冷徹エリート御曹司の独占欲に火がついて最愛妻になりました
「あ!私そろそろ出ないと。」
スマホの時刻表示を見た莉子が言った。

「私今日はスワンさんの日なので…」

「直帰ね。了解。」

“スワンさん”というのはスワン用品店という、LOSKAの取引先の小さな雑貨店だ。
おばあさんが一人で店番をしているような昔ながらの店だが、品揃えのセンスにはこだわりを感じられるオシャレな店だ。
莉子が営業を担当する店で、月に一度訪問している。

「あそこのおばあちゃん、可愛いんですよね〜。うちの商品は“ハイカラ”なんだって。いまだにFAX注文か直接注文取りに行くかってのがアナログですけど、直接行って話してると超癒されます。」
莉子がニコニコして言った。

「うちの商品以外の品揃えも何気にセンス良くて、行くとついつい色々買っちゃうし〜。
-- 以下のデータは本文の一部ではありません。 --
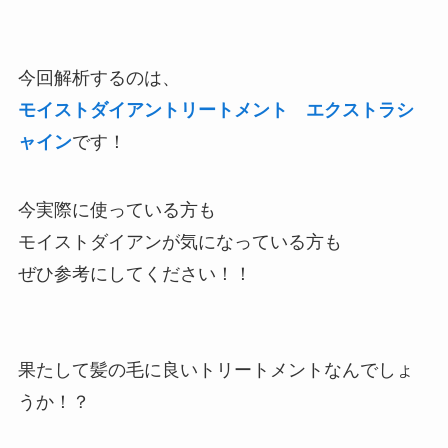
今回解析するのは、
モイストダイアントリートメント エクストラシ
ャイン
です！
今実際に使っている方も
モイストダイアンが気になっている方も
ぜひ参考にしてください！！
果たして髪の毛に良いトリートメントなんでしょ
うか！？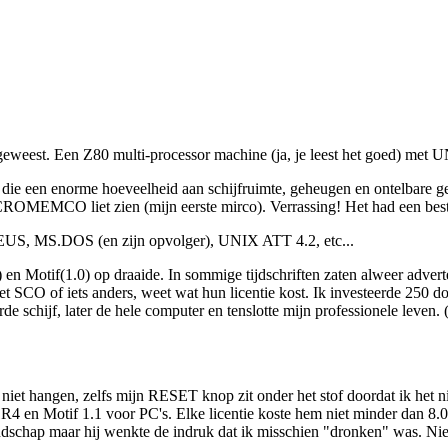
 geweest. Een Z80 multi-processor machine (ja, je leest het goed) met UN
die een enorme hoeveelheid aan schijfruimte, geheugen en ontelbare g
ROMEMCO liet zien (mijn eerste mirco). Verrassing! Het had een best
US, MS.DOS (en zijn opvolger), UNIX ATT 4.2, etc...
en Motif(1.0) op draaide. In sommige tijdschriften zaten alweer advert
et SCO of iets anders, weet wat hun licentie kost. Ik investeerde 250 d
e schijf, later de hele computer en tenslotte mijn professionele leven. (
t hangen, zelfs mijn RESET knop zit onder het stof doordat ik het niet 
R4 en Motif 1.1 voor PC's. Elke licentie koste hem niet minder dan 8.0
ndschap maar hij wenkte de indruk dat ik misschien "dronken" was. Niet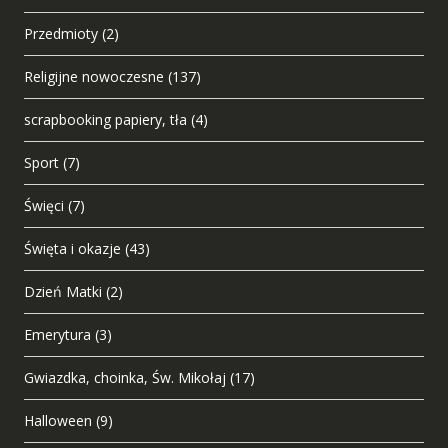
Przedmioty
(2)
Religijne nowoczesne
(137)
scrapbooking papiery, tła
(4)
Sport
(7)
Święci
(7)
Święta i okazje
(43)
Dzień Matki
(2)
Emerytura
(3)
Gwiazdka, choinka, Św. Mikołaj
(17)
Halloween
(9)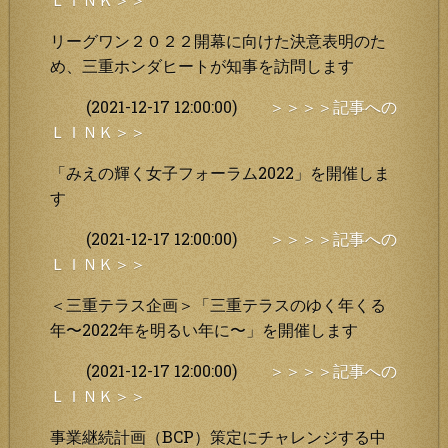
リーグワン２０２２開幕に向けた決意表明のた
め、三重ホンダヒートが知事を訪問します
(2021-12-17 12:00:00)
＞＞＞＞記事への
ＬＩＮＫ＞＞
「みえの輝く女子フォーラム2022」を開催しま
す
(2021-12-17 12:00:00)
＞＞＞＞記事への
ＬＩＮＫ＞＞
＜三重テラス企画＞「三重テラスのゆく年くる
年〜2022年を明るい年に〜」を開催します
(2021-12-17 12:00:00)
＞＞＞＞記事への
ＬＩＮＫ＞＞
事業継続計画（BCP）策定にチャレンジする中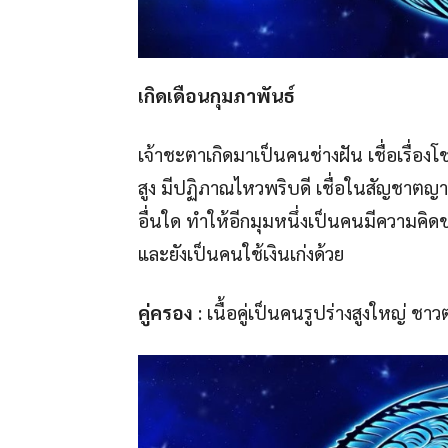
เกิดเดือนกุมภาพันธ์
เจ้าชะตาเกิดมาเป็นคนช่างฝัน เชื่อเรื่อง
สูง มีปฏิภาณไหวพริบดี เชื่อในสัญชาตญาณ
อื่นใด ทำให้อีกมุมหนึ่งเป็นคนมีความคิดข
และยังเป็นคนใช้เงินเก่งด้วย
คู่ครอง
: เนื้อคู่เป็นคนรูปร่างสูงใหญ่ ชา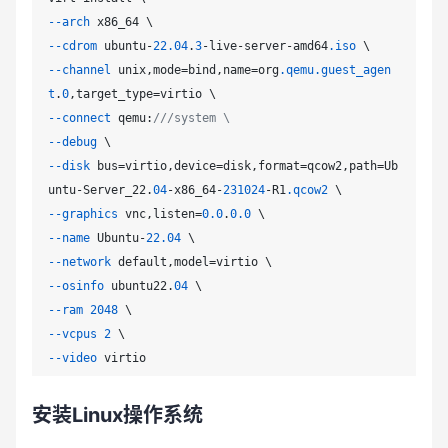
--arch
--cdrom
 ubuntu-
22.04
.
3
-live-server-amd64
.iso
--channel
 unix,mode=bind,name=org
.qemu
.guest_agen
t
.
0
--connect
 qemu:
///system \
--debug
--disk
 bus=virtio,device=disk,format=qcow2,path=Ub
untu-Server_22.
04
-x86_64-
231024
-R1
.qcow2
--graphics
 vnc,listen=
0.0
.
0.0
--name
 Ubuntu-
22.04
--network
--osinfo
 ubuntu22.
04
--ram
2048
--vcpus
2
--video
安装Linux操作系统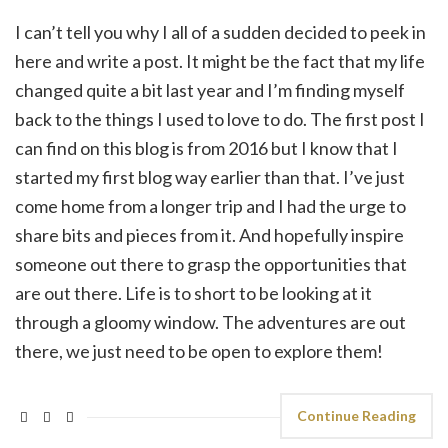
I can’t tell you why I all of a sudden decided to peek in
here and write a post. It might be the fact that my life
changed quite a bit last year and I’m finding myself
back to the things I used to love to do. The first post I
can find on this blog is from 2016 but I know that I
started my first blog way earlier than that. I’ve just
come home from a longer trip and I had the urge to
share bits and pieces from it. And hopefully inspire
someone out there to grasp the opportunities that
are out there. Life is to short to be looking at it
through a gloomy window. The adventures are out
there, we just need to be open to explore them!
Continue Reading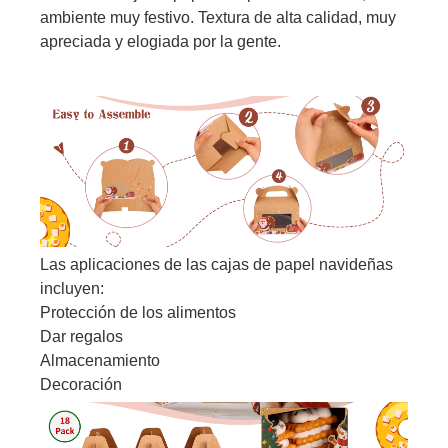
ambiente muy festivo. Textura de alta calidad, muy
apreciada y elogiada por la gente.
Las aplicaciones de las cajas de papel navideñas
incluyen:
Protección de los alimentos
Dar regalos
Almacenamiento
Decoración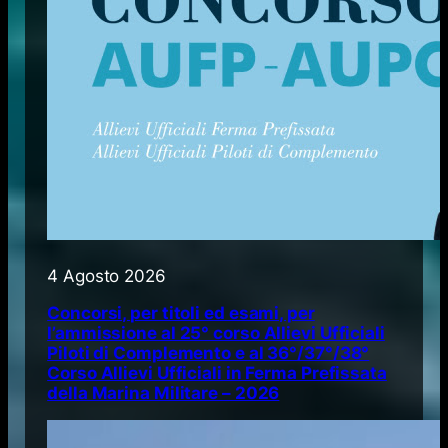
4 Agosto 2026
Concorsi, per titoli ed esami, per
l’ammissione al 25° corso Allievi Ufficiali
Piloti di Complemento e al 36°/37°/38°
Corso Allievi Ufficiali in Ferma Prefissata
della Marina Militare – 2026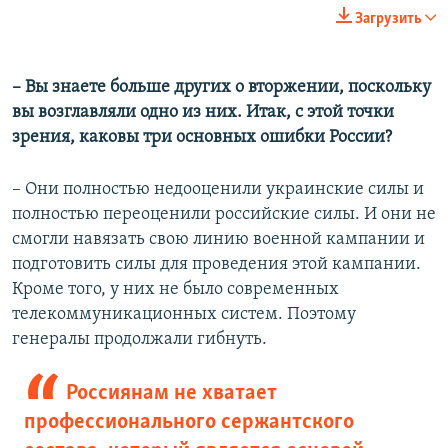
240p
Загрузить
360p
Auto
240p
360p
480p
480p
– Вы знаете больше других о вторжении, поскольку
вы возглавляли одно из них. Итак, с этой точки
720p
720p
1080p
зрения, каковы три основных ошибки России?
1080p
– Они полностью недооценили украинские силы и
полностью переоценили российские силы. И они не
смогли навязать свою линию военной кампании и
подготовить силы для проведения этой кампании.
Кроме того, у них не было современных
телекоммуникационных систем. Поэтому
генералы продолжали гибнуть.
Россиянам не хватает
профессионального сержантского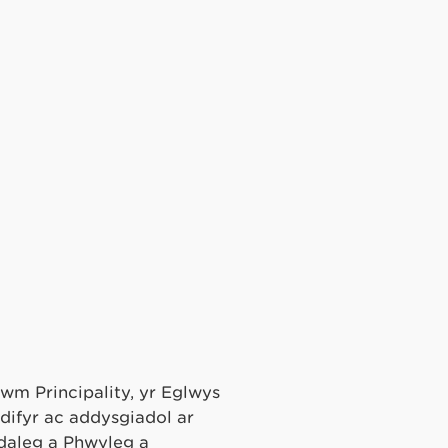
wm Principality, yr Eglwys
difyr ac addysgiadol ar
daleg a Phwyleg a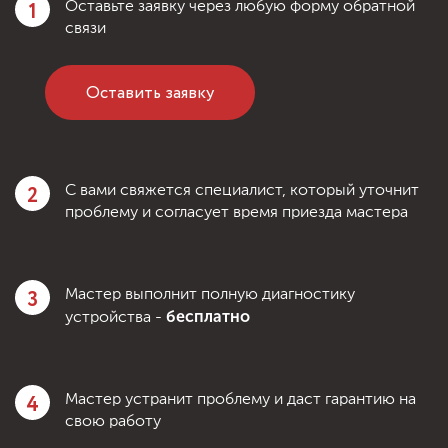
1
Оставьте заявку через любую форму обратной
связи
Оставить заявку
2
С вами свяжется специалист, который уточнит
проблему и согласует время приезда мастера
3
Мастер выполнит полную диагностику
бесплатно
устройства -
4
Мастер устранит проблему и даст гарантию на
свою работу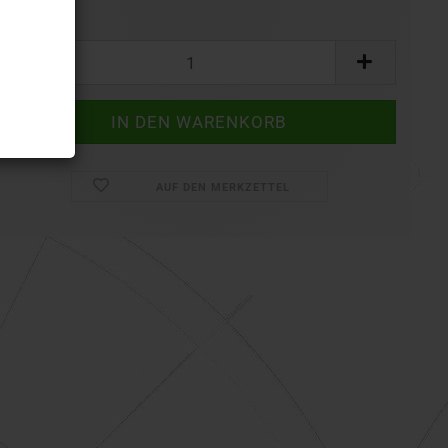
Set:
Set
AUF DEN MERKZETTEL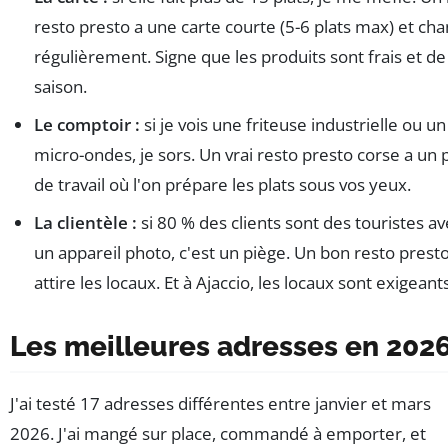
resto presto a une carte courte (5-6 plats max) et ch
régulièrement. Signe que les produits sont frais et de
saison.
Le comptoir :
si je vois une friteuse industrielle ou un
micro-ondes, je sors. Un vrai resto presto corse a un 
de travail où l'on prépare les plats sous vos yeux.
La clientèle :
si 80 % des clients sont des touristes av
un appareil photo, c'est un piège. Un bon resto prest
attire les locaux. Et à Ajaccio, les locaux sont exigeants
Les meilleures adresses en 202
J'ai testé 17 adresses différentes entre janvier et mars
2026. J'ai mangé sur place, commandé à emporter, et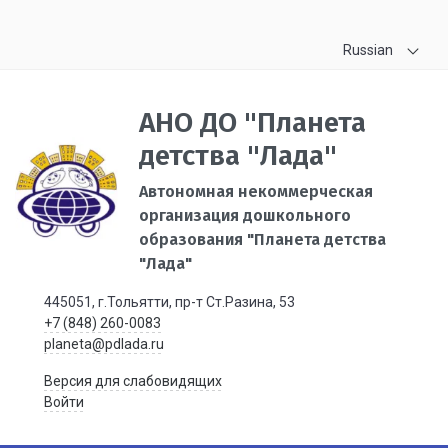
Russian
АНО ДО "Планета
детства "Лада"
Автономная некоммерческая
организация дошкольного
образования "Планета детства
"Лада"
445051, г.Тольятти, пр-т Ст.Разина, 53
+7 (848) 260-0083
planeta@pdlada.ru
Версия для слабовидящих
Войти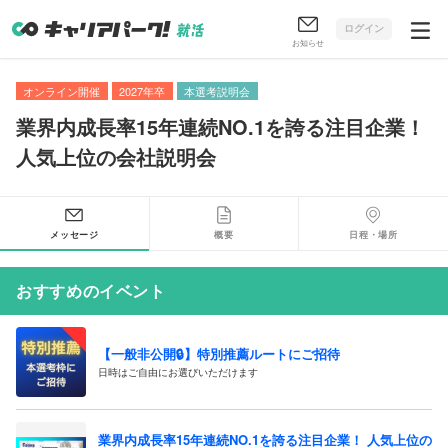
ログイン
お知らせ
オンライン開催
2027年卒
本選考説明会
業界内成長率15年連続NO.1を誇る注目企業！
人気上位の会社説明会
メッセージ
概要
日程・場所
おすすめのイベント
【一般非公開🔒️】特別推薦ルートにご招待
日時はご自由にお選びいただけます
業界内成長率15年連続NO.1を誇る注目企業！ 人気上位の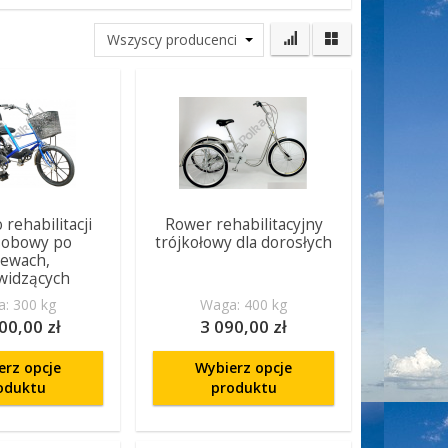
rehabilitacji
Rower rehabilitacyjny
obowy po
trójkołowy dla dorosłych
lewach,
widzących
: 300 kg
Waga: 400 kg
00,00 zł
3 090,00 zł
erz opcje
Wybierz opcje
oduktu
produktu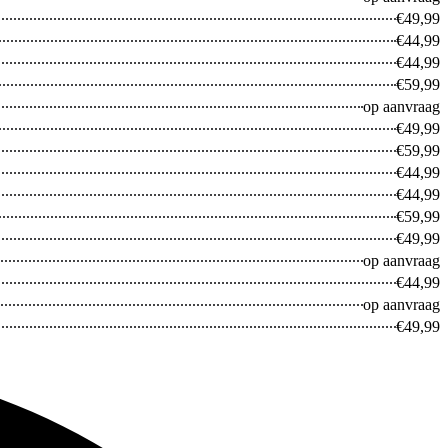
€49,99
€44,99
Galaxy A
€44,99
€59,99
op aanvraag
€49,99
€59,99
€44,99
€44,99
€59,99
€49,99
op aanvraag
€44,99
op aanvraag
€49,99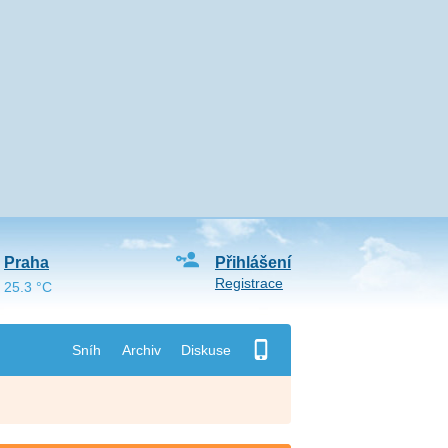
Praha
Přihlášení
Registrace
25.3 °C
Sníh
Archiv
Diskuse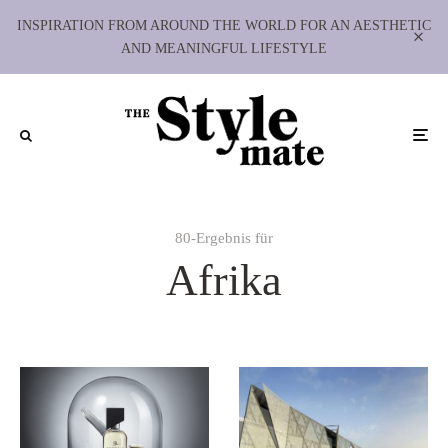
INSPIRATION FROM AROUND THE WORLD FOR AN AESTHETIC
AND MEANINGFUL LIFESTYLE
80-Ergebnis für
Afrika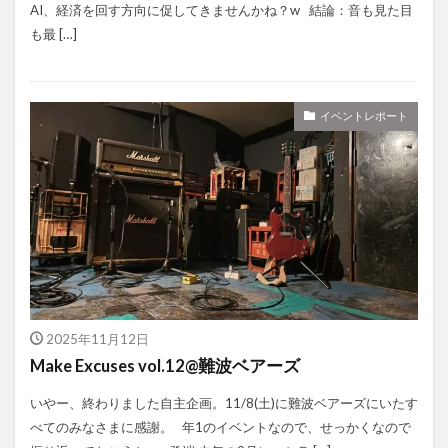
AI、経済を回す方向に促してきませんかね？w 結論：音も見た目
も最 […]
イベントレポート
2025年11月12日
Make Excuses vol.12@難波ベアーズ
いやー、終わりました自主企画。11/8(土)に難波ベアーズにいたす
べてのみなさまに感謝。 年1のイベントなので、せっかくなので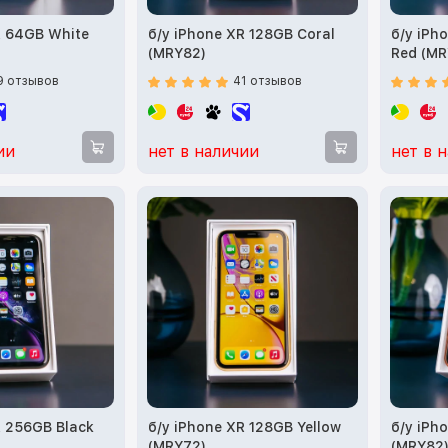
R 64GB White
б/у iPhone XR 128GB Coral
б/у iPh
(MRY82)
Red (MR
9 отзывов
41 отзывов
ии
нет в наличии
нет в 
R 256GB Black
б/у iPhone XR 128GB Yellow
б/у iPh
(MRY72)
(MRY82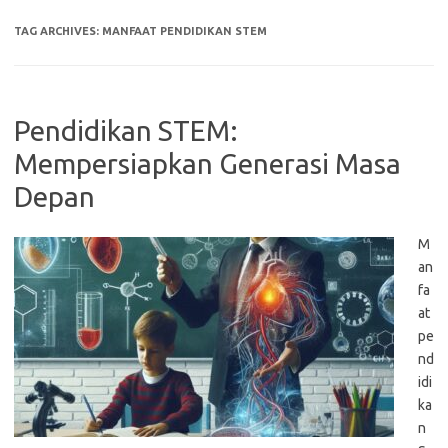
TAG ARCHIVES:
MANFAAT PENDIDIKAN STEM
Pendidikan STEM:
Mempersiapkan Generasi Masa
Depan
M
an
fa
at
pe
nd
idi
ka
n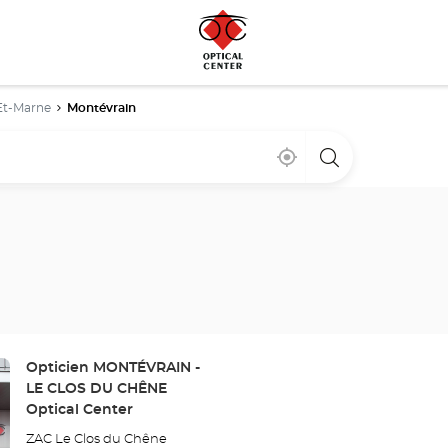
Et-Marne
Montévrain
Cerca
,
una
de
encontrar
tienda
mi
una
Optical
ubicación
tienda
Center
Optical
Center
Tienda:
Opticien MONTÉVRAIN -
LE CLOS DU CHÊNE
Optical Center
ZAC Le Clos du Chêne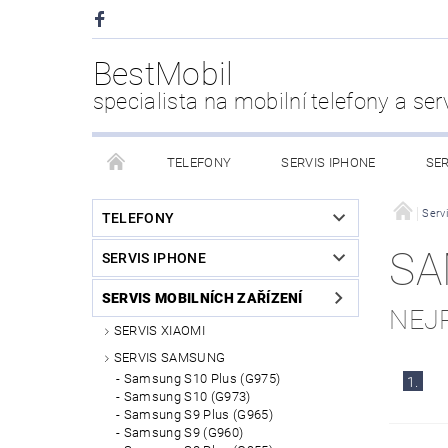
BestMobil
specialista na mobilní telefony a ser
TELEFONY
SERVIS IPHONE
SER
CHYTRÉ HODINKY
POWER BANK
PŘÍS
Servi
TELEFONY
SA
SERVIS IPHONE
KDO JSME
SERVIS MOBILNÍCH ZAŘÍZENÍ
NEJ
SERVIS XIAOMI
SERVIS SAMSUNG
Samsung S10 Plus (G975)
1.
Samsung S10 (G973)
Samsung S9 Plus (G965)
Samsung S9 (G960)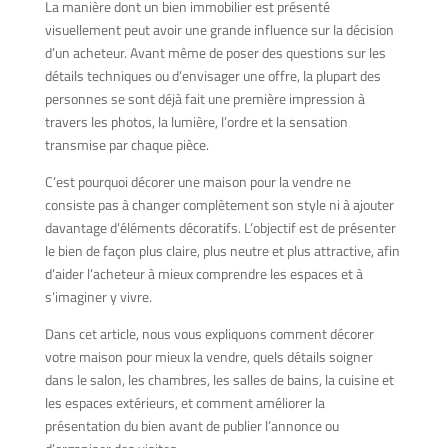
La manière dont un bien immobilier est présenté
visuellement peut avoir une grande influence sur la décision
d’un acheteur. Avant même de poser des questions sur les
détails techniques ou d’envisager une offre, la plupart des
personnes se sont déjà fait une première impression à
travers les photos, la lumière, l’ordre et la sensation
transmise par chaque pièce.
C’est pourquoi décorer une maison pour la vendre ne
consiste pas à changer complètement son style ni à ajouter
davantage d’éléments décoratifs. L’objectif est de présenter
le bien de façon plus claire, plus neutre et plus attractive, afin
d’aider l’acheteur à mieux comprendre les espaces et à
s’imaginer y vivre.
Dans cet article, nous vous expliquons comment décorer
votre maison pour mieux la vendre, quels détails soigner
dans le salon, les chambres, les salles de bains, la cuisine et
les espaces extérieurs, et comment améliorer la
présentation du bien avant de publier l’annonce ou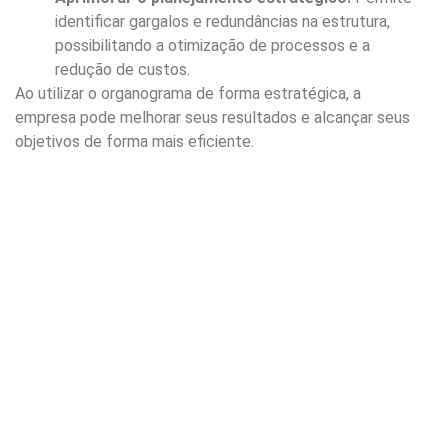
identificar gargalos e redundâncias na estrutura,
possibilitando a otimização de processos e a
redução de custos.
Ao utilizar o organograma de forma estratégica, a
empresa pode melhorar seus resultados e alcançar seus
objetivos de forma mais eficiente.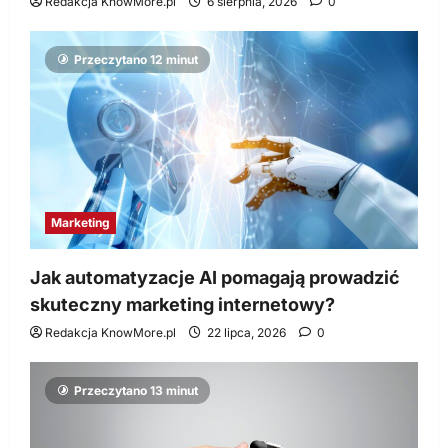
Redakcja KnowMore.pl
6 sierpnia, 2026
0
Przeczytano 12 minut
Marketing
Jak automatyzacje AI pomagają prowadzić
skuteczny marketing internetowy?
Redakcja KnowMore.pl
22 lipca, 2026
0
Przeczytano 13 minut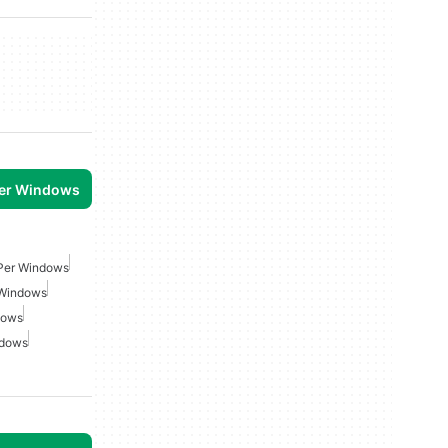
per Windows
 Per Windows
 Windows
dows
ndows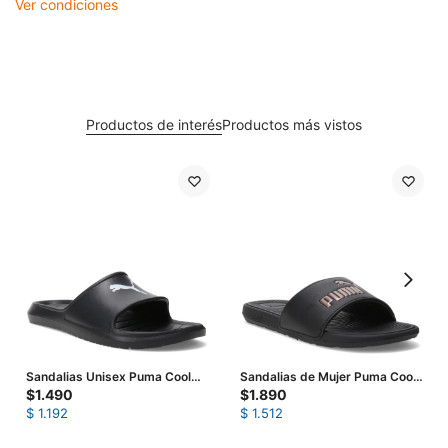
Ver condiciones
Productos de interés
Productos más vistos
Sandalias Unisex Puma Cool
Sandalias de Mujer Puma Cool
Cat 2.0 Bx - Negro - Blanco
Cat 2.0 Bx - Negro - Dorado
$
1.490
$
1.890
$
1.192
$
1.512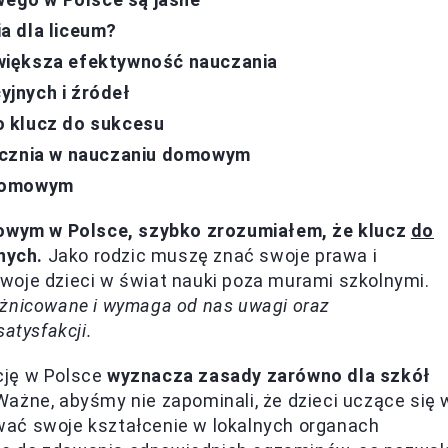
a dla liceum?
większa efektywność nauczania
jnych i źródeł
o klucz do sukcesu
 ucznia w nauczaniu domowym
 domowym
wym w Polsce, szybko zrozumiałem, że klucz
do
nych.
Jako rodzic muszę znać swoje prawa i
woje dzieci w świat nauki poza murami szkolnymi.
óżnicowane i wymaga od nas uwagi oraz
atysfakcji.
cję w Polsce
wyznacza zasady zarówno dla szkół
ażne, abyśmy nie zapominali, że dzieci uczące się 
wać swoje kształcenie w lokalnych organach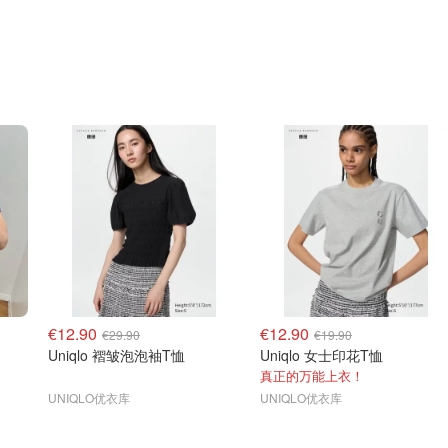
€12.90
€12.90
€29.90
€19.90
Uniqlo 褶皱泡泡袖T恤
Uniqlo 女士印花T恤
真正的万能上衣！
UNIQLO优衣库
UNIQLO优衣库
で、ついつい話し込んじゃって…」

「毎回直帰なんだよね。ちゃんと受注できてるから大丈夫だよ。行ってらっしゃい!」


(さて、私も仕事しなくちゃ)

今日は遙斗が予告していた通り、シャルドンのSNSアカウントでもLOSKAの商品が紹介された。
おかげでフォロワーも少し増え、シャルドン以外の店舗からもすぐに問い合わせがあった。
エンドユーザーの“かわいい”や“絶対買う!”というコメントを見られたのも嬉しい。

(すごい拡散力…)


(お礼の電話…)

これまで茉白から遙斗に電話をかけたことはない。スマホを前になかなか電話をかけられずにいた。

(忙しい人だし…雲の上だし……でも…)

思い切って電話のボタンを押した。